• [Work task]
Instruction for the data below: set down exactly the lines from the line with "Playin' In The Band (893, 128)" to the line with "drukuj (1029, 1394)", inclusive, and no others.
::::::
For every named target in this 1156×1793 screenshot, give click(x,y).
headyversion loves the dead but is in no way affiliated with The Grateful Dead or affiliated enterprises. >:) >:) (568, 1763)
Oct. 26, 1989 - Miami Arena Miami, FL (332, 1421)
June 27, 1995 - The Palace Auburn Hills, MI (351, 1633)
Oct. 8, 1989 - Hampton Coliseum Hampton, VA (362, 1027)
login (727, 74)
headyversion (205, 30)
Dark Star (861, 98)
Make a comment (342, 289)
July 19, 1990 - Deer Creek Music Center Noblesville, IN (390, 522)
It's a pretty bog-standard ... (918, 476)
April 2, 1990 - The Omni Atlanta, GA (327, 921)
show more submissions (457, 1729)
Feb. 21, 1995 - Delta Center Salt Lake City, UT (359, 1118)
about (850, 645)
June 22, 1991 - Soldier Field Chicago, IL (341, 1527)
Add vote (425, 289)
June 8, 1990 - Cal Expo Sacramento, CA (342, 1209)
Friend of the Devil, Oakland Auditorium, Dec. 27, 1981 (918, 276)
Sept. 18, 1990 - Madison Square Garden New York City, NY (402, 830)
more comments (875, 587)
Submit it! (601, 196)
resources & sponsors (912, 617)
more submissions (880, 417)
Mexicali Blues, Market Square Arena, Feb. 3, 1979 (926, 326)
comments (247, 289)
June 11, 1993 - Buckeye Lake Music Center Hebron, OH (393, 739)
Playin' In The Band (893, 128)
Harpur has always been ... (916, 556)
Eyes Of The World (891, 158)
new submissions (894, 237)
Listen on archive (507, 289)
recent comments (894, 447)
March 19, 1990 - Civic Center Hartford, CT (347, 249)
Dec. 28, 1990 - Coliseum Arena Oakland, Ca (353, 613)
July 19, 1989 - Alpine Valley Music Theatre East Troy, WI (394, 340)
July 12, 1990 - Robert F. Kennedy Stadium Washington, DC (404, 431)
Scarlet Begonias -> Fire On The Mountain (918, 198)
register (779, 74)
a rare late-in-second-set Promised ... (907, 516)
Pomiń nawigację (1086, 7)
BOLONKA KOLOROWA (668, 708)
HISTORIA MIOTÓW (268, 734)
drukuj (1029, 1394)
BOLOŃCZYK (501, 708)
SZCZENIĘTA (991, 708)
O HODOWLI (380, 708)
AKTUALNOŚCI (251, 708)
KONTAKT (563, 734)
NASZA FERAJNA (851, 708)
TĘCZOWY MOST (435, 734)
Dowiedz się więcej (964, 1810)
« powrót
::::::
• [Reply to the task]
Playin' In The Band (893, 128)
Harpur has always been ... (916, 556)
Eyes Of The World (891, 158)
new submissions (894, 237)
Listen on archive (507, 289)
recent comments (894, 447)
March 19, 1990 - Civic Center Hartford, CT (347, 249)
Dec. 28, 1990 - Coliseum Arena Oakland, Ca (353, 613)
July 19, 1989 - Alpine Valley Music Theatre East Troy, WI (394, 340)
July 12, 1990 - Robert F. Kennedy Stadium Washington, DC (404, 431)
Scarlet Begonias -> Fire On The Mountain (918, 198)
register (779, 74)
a rare late-in-second-set Promised ... (907, 516)
Pomiń nawigację (1086, 7)
BOLONKA KOLOROWA (668, 708)
HISTORIA MIOTÓW (268, 734)
drukuj (1029, 1394)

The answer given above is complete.